Gerade in der Herbst und Winterzeit ist ein deftiger Eintopf was Wunderbares. Besonders, wenn er an das sonnige Italien erinnert. Nicht nur, dass der Eintopf sehr lecker ist, er kann auch noch in der Erkältungssaison das Immunsystem pushen.

Kurzer medizinischer Einschub: In Hühnerbrühe und auch in Bohnen ist unter Anderem Zink enthalten, was der Körper auch für ein gut funktionierendes Immunsystem braucht (und ist auch wirksam gegen Viren, also auch Schnupfen ;-).

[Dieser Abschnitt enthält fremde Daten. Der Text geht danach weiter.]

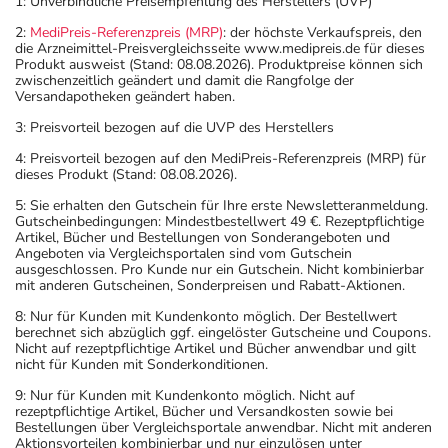
1: Unverbindliche Preisempfehlung des Herstellers (UVP)
2:
MediPreis-Referenzpreis (MRP)
: der höchste Verkaufspreis, den
die Arzneimittel-Preisvergleichsseite www.medipreis.de für dieses
Produkt ausweist (Stand: 08.08.2026). Produktpreise können sich
zwischenzeitlich geändert und damit die Rangfolge der
Versandapotheken geändert haben.
3: Preisvorteil bezogen auf die UVP des Herstellers
4: Preisvorteil bezogen auf den MediPreis-Referenzpreis (MRP) für
dieses Produkt (Stand: 08.08.2026).
5: Sie erhalten den Gutschein für Ihre erste Newsletteranmeldung.
Gutscheinbedingungen: Mindestbestellwert 49 €. Rezeptpflichtige
Artikel, Bücher und Bestellungen von Sonderangeboten und
Angeboten via Vergleichsportalen sind vom Gutschein
ausgeschlossen. Pro Kunde nur ein Gutschein. Nicht kombinierbar
mit anderen Gutscheinen, Sonderpreisen und Rabatt-Aktionen.
8: Nur für Kunden mit Kundenkonto möglich. Der Bestellwert
berechnet sich abzüglich ggf. eingelöster Gutscheine und Coupons.
Nicht auf rezeptpflichtige Artikel und Bücher anwendbar und gilt
nicht für Kunden mit Sonderkonditionen.
9: Nur für Kunden mit Kundenkonto möglich. Nicht auf
rezeptpflichtige Artikel, Bücher und Versandkosten sowie bei
Bestellungen über Vergleichsportale anwendbar. Nicht mit anderen
Aktionsvorteilen kombinierbar und nur einzulösen unter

Wer noch mehr zum Thema Zink wissen möchte: http://de.wikipedia.org/wiki/Zink#Biologische_Bedeutung

Hier zu der Zubereitung

Zutaten (für 6 Personen):

1             Stk         Fenchelknolle
1             Stk         rote Zwiebel
1             Stk         Knoblauchzehe
2             Stk         getrocknete Tomaten
1             Stk          Chilischote
1             EL           Olivenöl
400         g             weiße Bohnen, gekocht (150 g trocken)
100         g             geräuchereter Bauchspeck
500         g             passierte Tomaten
2             Stk          Tomaten
500         ml           Hühnerbrühe
400         g             Spitzkraut
½            Bd          Petersilie, glatt

Lorbeerblatt, Rosmarin, Thymian

Optional:               Hühnerfleisch von der Brühe

Jota - deftiger italienischer Eintopf

Am besten plant man die Zubereitung  1 Tag vorher.

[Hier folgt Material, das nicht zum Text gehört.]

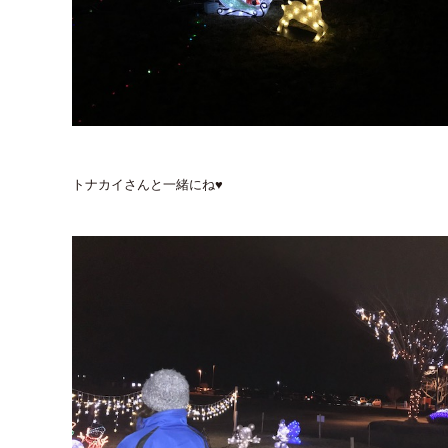
トナカイさんと一緒にね♥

Die Bohnen werden am über Nacht eingeweicht. Am nächste Tag für etwa 1 ½  Stunden kochen (bis sie weich sind)

Ebenso sollte die Hühnerbrühe rechtzeitig angesetzt werden – wer meint auf instant Brühe ausweichen zu müssen soll das nicht tun 😉 Ganz ehrlich, das Zeug ist nicht zu empfehlen, entweder ist Geschmacksverstärker oder Hefeextrakt drin, damit es nach was schmeckt. Außerdem sind da auch nahezu keine Spurenelemente enthalten – genau das, was wir neben dem tollen Geschmack wollen.

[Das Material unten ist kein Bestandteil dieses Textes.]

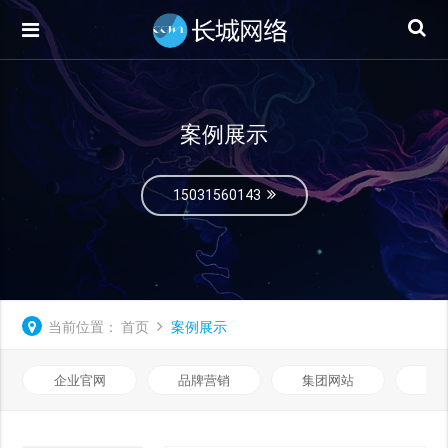
案例展示
15031560143
当前位置：
首页
案例展示
企业官网
品牌营销
集团网站
微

Wenn jetzt also Hühnerbrühe und Bohnen gekocht sind, kann es losgehen.

Zwiebeln, Speck, Knoblauch, Chlli und getrocknete Tomaten in kleine Würfel schneiden. Den Fenchel in etwa 1 cm große Würfel schneiden und beim Spitzkraut den harten Strunk entfernen und in ½ cm breite Streifen schneiden. Tomaten grob würfeln.

In einem Topf mit etwas Olivenöl die Zwiebeln, Knoblauch, Chilis, getrocknete Tomaten und Speckwürfel anschwitzen. Wenn die Zwiebeln glasig sind, den Fenchel dazugeben und 2 Minuten ohne das er Farbe bekommt anschwitzen. Die Bohnen, die passierten Tomaten, die gewürfelten Tomaten und Hühnerbrühe dazugeben. Nach etwa 10 Minuten das Spitzkraut dazugeben und mitköcheln lassen. Das ganze braucht jetzt etwa noch 20 Minuten. Währenddessen noch Petersilie zupfen, den Stiel fein hacken und auch noch in den Eintopf geben. Die Blätter grob hacken. Kurz vor Ende kann das Fleisch von der Hühnerbrühe noch dazugegeben werden. Mit Salz und Pfeffer abschmecken. An sich nicht kompliziert 😉

Das ist die frischere Variante, wer möchte kann das Rezept zu einer deftigen Variante mit Sauerkraut statt Spitzkraut abwandeln, dann können auch noch Kartoffelwürfel mitgekocht werden.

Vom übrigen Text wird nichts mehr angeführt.